All of which is why no one wants Zhenya's job. In essence, the union delegate doesn't really agitate on behalf of the workers. He negotiates on behalf of the mine directors. Throughout my stay, I watched Zhenya run around, trying to calm down angry workers before they did things like throw themselves into the pits or threaten to hang themselves or even just stay home from work. In one discussion down in the mine, he castigated miners for supporting a planned rail blockage by workers at Inta.
"You're all fools," he said. "If they sit on the rails at Inta, we're the ones who aren't going to get food. It's your families who are going to starve."
"So what?" said one miner.
"So what? You people have to be responsible," he said. "You've got to stand up for Vorkuta.
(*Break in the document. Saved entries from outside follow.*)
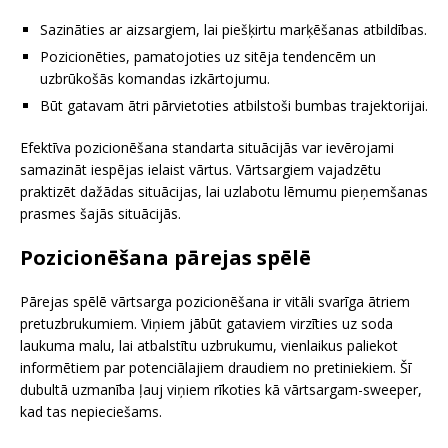
Sazināties ar aizsargiem, lai piešķirtu marķēšanas atbildības.
Pozicionēties, pamatojoties uz sitēja tendencēm un
uzbrūkošās komandas izkārtojumu.
Būt gatavam ātri pārvietoties atbilstoši bumbas trajektorijai.
Efektīva pozicionēšana standarta situācijās var ievērojami
samazināt iespējas ielaist vārtus. Vārtsargiem vajadzētu
praktizēt dažādas situācijas, lai uzlabotu lēmumu pieņemšanas
prasmes šajās situācijās.
Pozicionēšana pārejas spēlē
Pārejas spēlē vārtsarga pozicionēšana ir vitāli svarīga ātriem
pretuzbrukumiem. Viņiem jābūt gataviem virzīties uz soda
laukuma malu, lai atbalstītu uzbrukumu, vienlaikus paliekot
informētiem par potenciālajiem draudiem no pretiniekiem. Šī
dubultā uzmanība ļauj viņiem rīkoties kā vārtsargam-sweeper,
kad tas nepieciešams.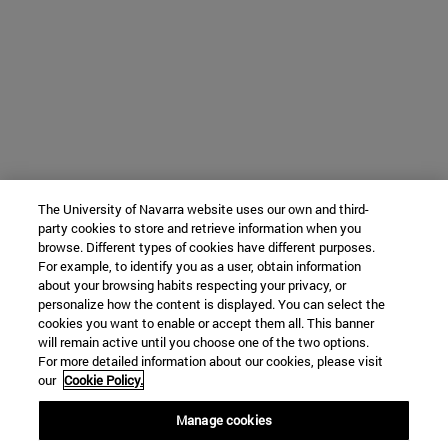
The University of Navarra website uses our own and third-
party cookies to store and retrieve information when you
browse. Different types of cookies have different purposes.
For example, to identify you as a user, obtain information
about your browsing habits respecting your privacy, or
personalize how the content is displayed. You can select the
cookies you want to enable or accept them all. This banner
will remain active until you choose one of the two options.
For more detailed information about our cookies, please visit
our
Cookie Policy.
Manage cookies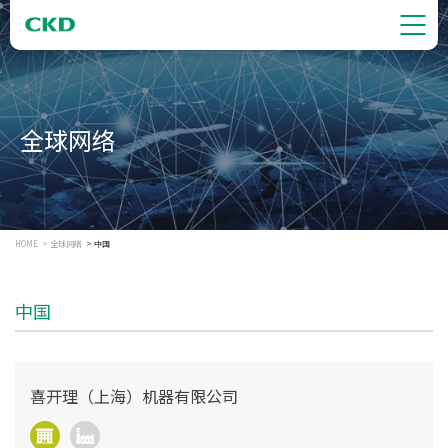
全球网络
HOME
全球网络
中国
中国
喜开理（上海）机器有限公司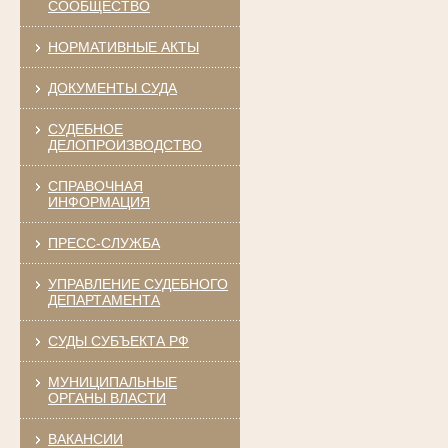
СООБЩЕСТВО
НОРМАТИВНЫЕ АКТЫ
ДОКУМЕНТЫ СУДА
СУДЕБНОЕ
ДЕЛОПРОИЗВОДСТВО
СПРАВОЧНАЯ
ИНФОРМАЦИЯ
ПРЕСС-СЛУЖБА
УПРАВЛЕНИЕ СУДЕБНОГО
ДЕПАРТАМЕНТА
СУДЫ СУБЪЕКТА РФ
МУНИЦИПАЛЬНЫЕ
ОРГАНЫ ВЛАСТИ
ВАКАНСИИ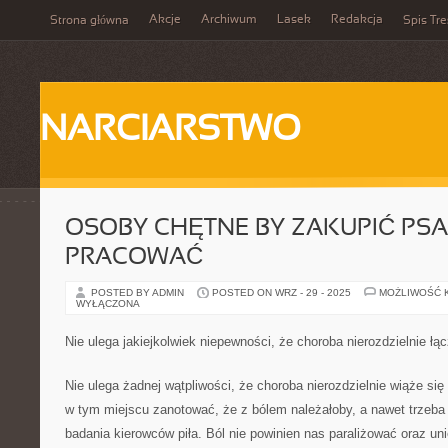
Akcje
Archiwum
Lasek
Redakcja
Strona główna
Spis Tre
NARCIARSTWO
OSOBY CHĘTNE BY ZAKUPIĆ PSA,
PRACOWAĆ
POSTED BY ADMIN
POSTED ON WRZ - 29 - 2025
MOŻLIWOŚĆ 
WYŁĄCZONA
Nie ulega jakiejkolwiek niepewności, że choroba nierozdzielnie łą
Nie ulega żadnej wątpliwości, że choroba nierozdzielnie wiąże si
w tym miejscu zanotować, że z bólem należałoby, a nawet trzeba 
badania kierowców piła. Ból nie powinien nas paraliżować oraz un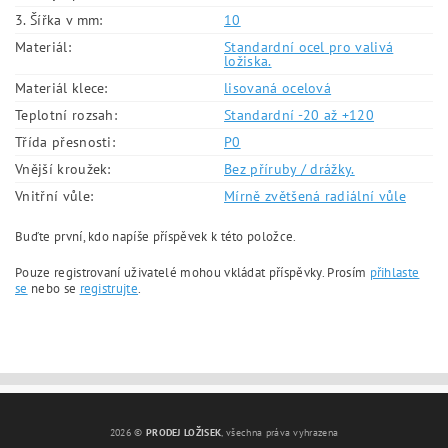
3. Šířka v mm:
10
Materiál:
Standardní ocel pro valivá
ložiska.
Materiál klece:
lisovaná ocelová
Teplotní rozsah:
Standardní -20 až +120
Třída přesnosti:
P0
Vnější kroužek:
Bez příruby / drážky.
Vnitřní vůle:
Mírně zvětšená radiální vůle
Buďte první, kdo napíše příspěvek k této položce.
Pouze registrovaní uživatelé mohou vkládat příspěvky. Prosím
přihlaste
se
nebo se
registrujte
.
2026 ©
PRODEJ LOŽISEK
, všechna práva vyhrazena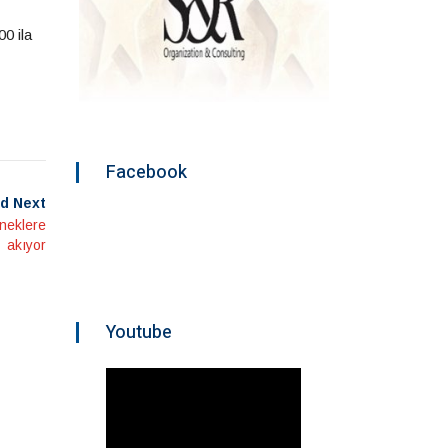
0 ila
Facebook
d Next
rneklere
akıyor
Youtube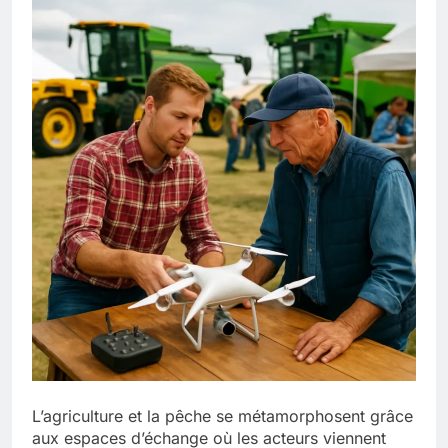
L’agriculture et la pêche se métamorphosent grâce
aux espaces d’échange où les acteurs viennent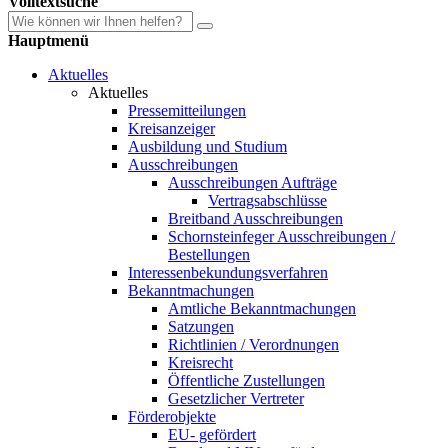
Volltextsuche
Hauptmenü
Aktuelles
Aktuelles
Pressemitteilungen
Kreisanzeiger
Ausbildung und Studium
Ausschreibungen
Ausschreibungen Aufträge
Vertragsabschlüsse
Breitband Ausschreibungen
Schornsteinfeger Ausschreibungen /
Bestellungen
Interessenbekundungsverfahren
Bekanntmachungen
Amtliche Bekanntmachungen
Satzungen
Richtlinien / Verordnungen
Kreisrecht
Öffentliche Zustellungen
Gesetzlicher Vertreter
Förderobjekte
EU- gefördert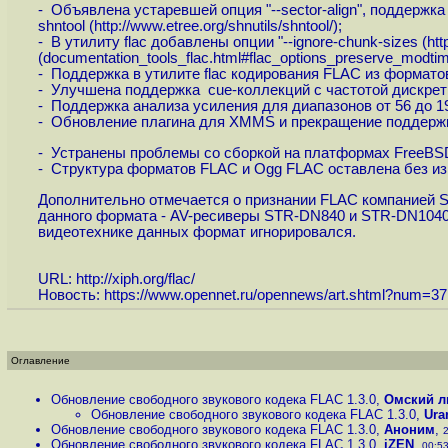
- Объявлена устаревшей опция "--sector-align", поддерж
shntool (
http://www.etree.org/shnutils/shntool
/);
- В утилиту flac добавлены опции "--ignore-chunk-sizes (
htt
(documentation_tools_flac.html#flac_options_preserve_modtim
- Поддержка в утилите flac кодирования FLAC из формат
- Улучшена поддержка cue-коллекций с частотой дискрет
- Поддержка анализа усиления для диапазонов от 56 до 1
- Обновление плагина для XMMS и прекращение поддержки 
- Устранены проблемы со сборкой на платформах FreeBS
- Структура форматов FLAC и Ogg FLAC оставлена без изм
Дополнительно отмечается о признании FLAC компанией So
данного формата - AV-ресиверы STR-DN840 и STR-DN1040.
видеотехнике данных формат игнорировался.
URL:
http://xiph.org/flac
/
Новость:
https://www.opennet.ru/opennews/art.shtml?num=3
Оглавление
Обновление свободного звукового кодека FLAC 1.3.0
,
Омский л
Обновление свободного звукового кодека FLAC 1.3.0
,
Ura
Обновление свободного звукового кодека FLAC 1.3.0
,
Аноним
,
2
Обновление свободного звукового кодека FLAC 1.3.0
,
iZEN
,
00:53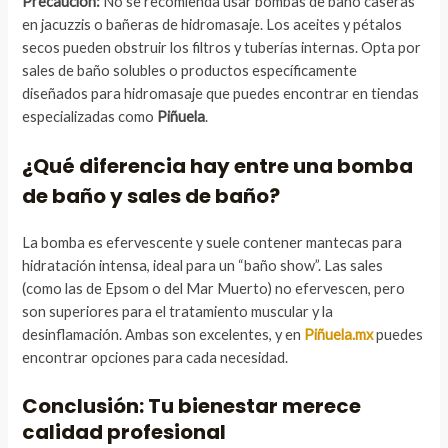
Precaución:
No se recomienda usar bombas de baño caseras
en jacuzzis o bañeras de hidromasaje. Los aceites y pétalos
secos pueden obstruir los filtros y tuberías internas. Opta por
sales de baño solubles o productos específicamente
diseñados para hidromasaje que puedes encontrar en tiendas
especializadas como
Piñuela
.
¿Qué diferencia hay entre una bomba
de baño y sales de baño?
La bomba es efervescente y suele contener mantecas para
hidratación intensa, ideal para un “baño show”. Las sales
(como las de Epsom o del Mar Muerto) no efervescen, pero
son superiores para el tratamiento muscular y la
desinflamación. Ambas son excelentes, y en
Piñuela.mx
puedes
encontrar opciones para cada necesidad.
Conclusión: Tu bienestar merece
calidad profesional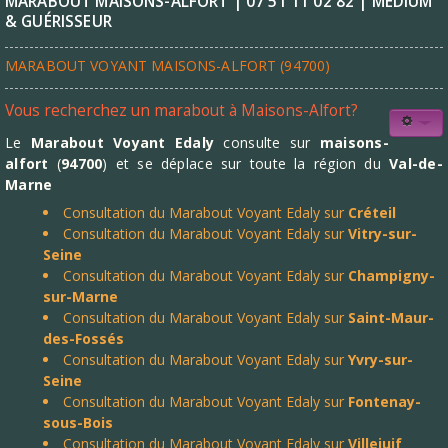
MARABOUT MAISONS-ALFORT | 07 51 11 02 82 | MÉDIUM
& GUÉRISSEUR
MARABOUT VOYANT MAISONS-ALFORT (94700)
Vous recherchez un marabout à Maisons-Alfort?
Le
Marabout Voyant Edaly
consulte sur
maisons-
alfort
(
94700
) et se déplace sur toute la région du
Val-de-
Marne
Consultation du Marabout Voyant Edaly sur
Créteil
Consultation du Marabout Voyant Edaly sur
Vitry-sur-
Seine
Consultation du Marabout Voyant Edaly sur
Champigny-
sur-Marne
Consultation du Marabout Voyant Edaly sur
Saint-Maur-
des-Fossés
Consultation du Marabout Voyant Edaly sur
Yvry-sur-
Seine
Consultation du Marabout Voyant Edaly sur
Fontenay-
sous-Bois
Consultation du Marabout Voyant Edaly sur
Villejuif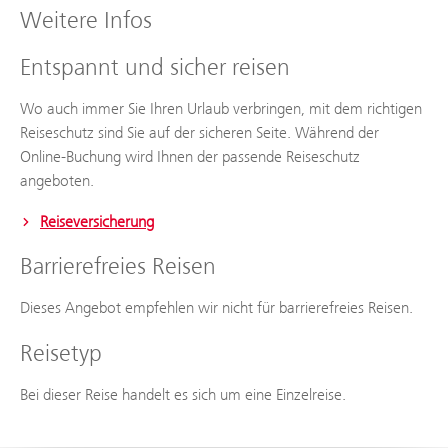
Weitere Infos
Entspannt und sicher reisen
Wo auch immer Sie Ihren Urlaub verbringen, mit dem richtigen
Reiseschutz sind Sie auf der sicheren Seite. Während der
Online-Buchung wird Ihnen der passende Reiseschutz
angeboten.
Reiseversicherung
Barrierefreies Reisen
Dieses Angebot empfehlen wir nicht für barrierefreies Reisen.
Reisetyp
Bei dieser Reise handelt es sich um eine Einzelreise.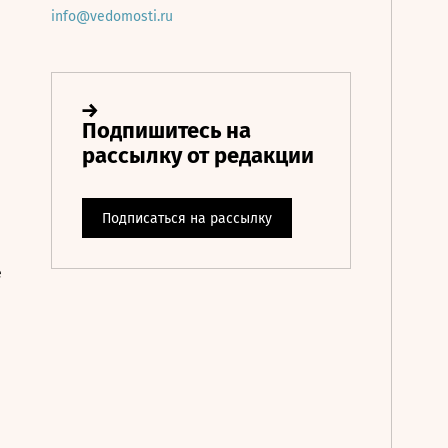
info@vedomosti.ru
е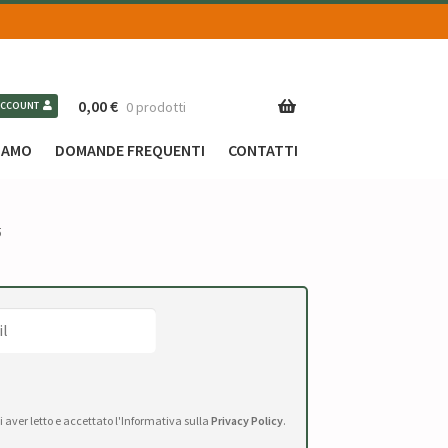
0,00
€
0 prodotti
ACCOUNT
SIAMO
DOMANDE FREQUENTI
CONTATTI
5
di aver letto e accettato l'Informativa sulla
Privacy Policy
.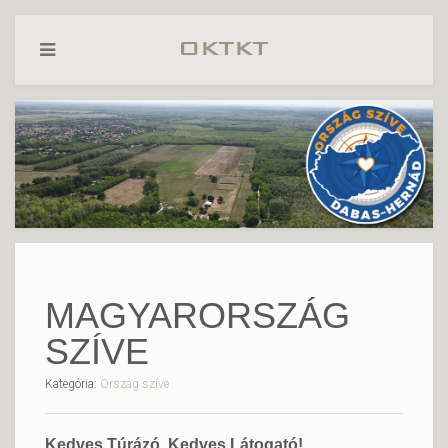
MAGYARORSZÁG
SZÍVE
Kategória:
Ország szíve
Kedves Túrázó, Kedves Látogató!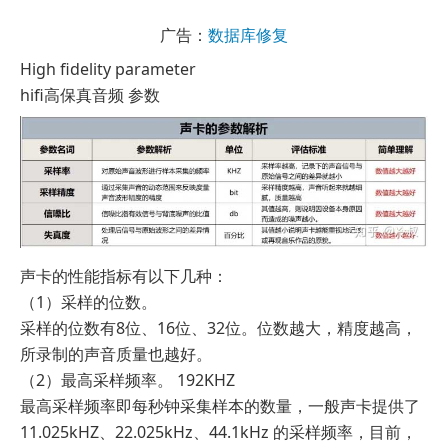
广告：
数据库修复
High fidelity parameter
hifi高保真音频 参数
声卡的性能指标有以下几种：
（1）采样的位数。
采样的位数有8位、16位、32位。位数越大，精度越高，
所录制的声音质量也越好。
（2）最高采样频率。 192KHZ
最高采样频率即每秒钟采集样本的数量，一般声卡提供了
11.025kHZ、22.025kHz、44.1kHz 的采样频率，目前，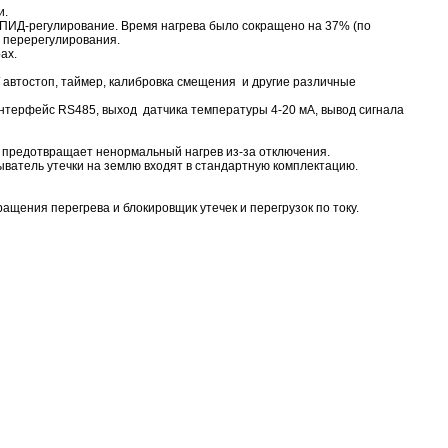
и.
ПИД-регулирование. Время нагрева было сокращено на 37% (по
я перерегулирования.
ах.
 автостоп, таймер, калибровка смещения и другие различные
интерфейс RS485, выход датчика температуры 4-20 мА, вывод сигнала
и предотвращает ненормальный нагрев из-за отключения.
ватель утечки на землю входят в стандартную комплектацию.
щения перегрева и блокировщик утечек и перегрузок по току.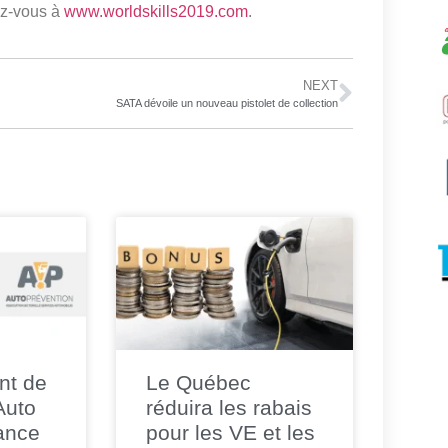
ez-vous à
www.worldskills2019.com
.
NEXT
SATA dévoile un nouveau pistolet de collection
nt de
Le Québec
 Auto
réduira les rabais
ance
pour les VE et les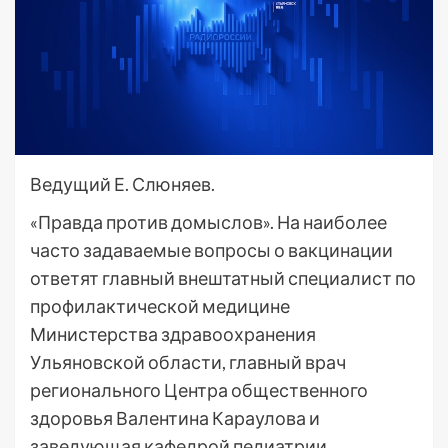
Ведущий Е. Слюняев.
«Правда против домыслов». На наиболее
часто задаваемые вопросы о вакцинации
ответят главный внештатный специалист по
профилактической медицине
Министерства здравоохранения
Ульяновской области, главный врач
регионального Центра общественного
здоровья Валентина Караулова и
заведующая кафедрой педиатрии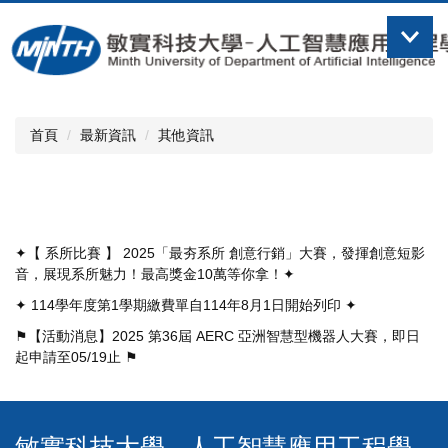
跳
到
主
要
內
容
首頁
最新資訊
其他資訊
區
✦【 系所比賽 】 2025「最夯系所 創意行銷」大賽，發揮創意短影
音，展現系所魅力！最高獎金10萬等你拿！✦
✦ 114學年度第1學期繳費單自114年8月1日開始列印 ✦
⚑【活動消息】2025 第36屆 AERC 亞洲智慧型機器人大賽，即日
起申請至05/19止 ⚑
敏實科技大學 - 人工智慧應用工程學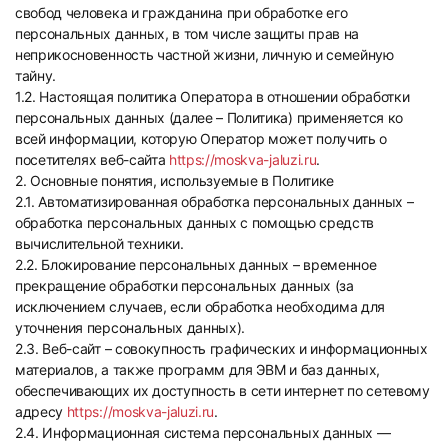
свобод человека и гражданина при обработке его
персональных данных, в том числе защиты прав на
неприкосновенность частной жизни, личную и семейную
тайну.
1.2. Настоящая политика Оператора в отношении обработки
персональных данных (далее – Политика) применяется ко
всей информации, которую Оператор может получить о
посетителях веб-сайта
https://moskva-jaluzi.ru
.
2. Основные понятия, используемые в Политике
2.1. Автоматизированная обработка персональных данных –
обработка персональных данных с помощью средств
вычислительной техники.
2.2. Блокирование персональных данных – временное
прекращение обработки персональных данных (за
исключением случаев, если обработка необходима для
уточнения персональных данных).
2.3. Веб-сайт – совокупность графических и информационных
материалов, а также программ для ЭВМ и баз данных,
обеспечивающих их доступность в сети интернет по сетевому
адресу
https://moskva-jaluzi.ru
.
2.4. Информационная система персональных данных —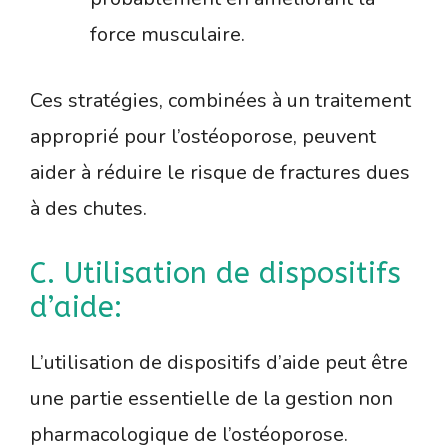
force musculaire.
Ces stratégies, combinées à un traitement
approprié pour l’ostéoporose, peuvent
aider à réduire le risque de fractures dues
à des chutes.
C. Utilisation de dispositifs
d’aide:
L’utilisation de dispositifs d’aide peut être
une partie essentielle de la gestion non
pharmacologique de l’ostéoporose.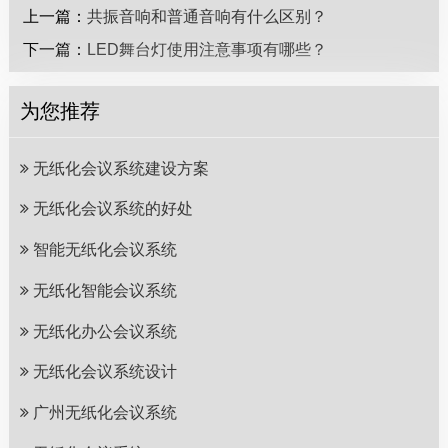
上一篇：
共振音响和普通音响有什么区别？
下一篇：
LED舞台灯使用注意事项有哪些？
为您推荐
无纸化会议系统建设方案
无纸化会议系统的好处
智能无纸化会议系统
无纸化智能会议系统
无纸化办公会议系统
无纸化会议系统设计
广州无纸化会议系统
Those guys in Inta are going to kill us. They don't care about us."
In private, though, "responsible" Zhenya knew he'd been set up as a patsy. After a day in the mines and few bottles of cheap champagne, he grew dewey-eyed and confessed to me that he was thinking of quitting and going back to the mine.
"That was so much easier," he said. "I felt so much better about myself." A little later, when he was drunker still, he leaned over to me and whispered; "You know, in the end, the real enemy is VorkutaUgol. I know that. They've got the money. There's theft going on, I know. Everybody knows that." He shook his head. "But we're just not ready to take them on. They're too strong."
IV. The Breaking Point
When they were done, the Vorkuta army returned home heroes. A reporter at Zapolariye told me there was even a headline in a local newspaper: "Vorkuta: The Capital of the World."
The miners in Vorkuta today are desperate. They're getting screwed from all sides and dropping like flies in the mines, and no one, not even their own unions, are standing up for them. The math is pretty simple. No one can work forever in a coal mine without getting paid. Eventually, these guys are going to quit. And then what?
Well...even Vorkuta's optimists know what "then what" means.
"I'm afraid of what might happen," said Kursurov at Zapolariye. "If they don't get help in Moscow, this place could explode. One drop of blood is all it will take, and everyone will take to the streets."
"If the government doesn't intervene by the fall, I think you're looking at thousands of people descending on Moscow," sighed Pirozhkov. "It will be out of our hands by then."
"I'm worried, just praying that everyone keeps cool," said Shumeiko. "Miners are generally reasonable, but...there are some guys here who might not be able to control themselves. Miners aren't afraid of anything, and they know what death is. I can only imagine what might happen if the OMON are sent to clear our guys out from the White House. One wrong move and there'll be mayhem. If they show it on TV, every miner in this city will be looking to fight someone. This city is famous for it-we'll be the first to take to the streets."
Mikhailovsky says he's afraid the situation will degenerate into violence because there is no leader to organize miners to a better purpose. "Just give us any leader, even a fucked-up one like Lenin," he said. "We'd follow him to the end of the earth if he could figure out a way to get us out of this. But there's nobody out there. And pretty soon people are just going to go crazy. There's a limit to everything."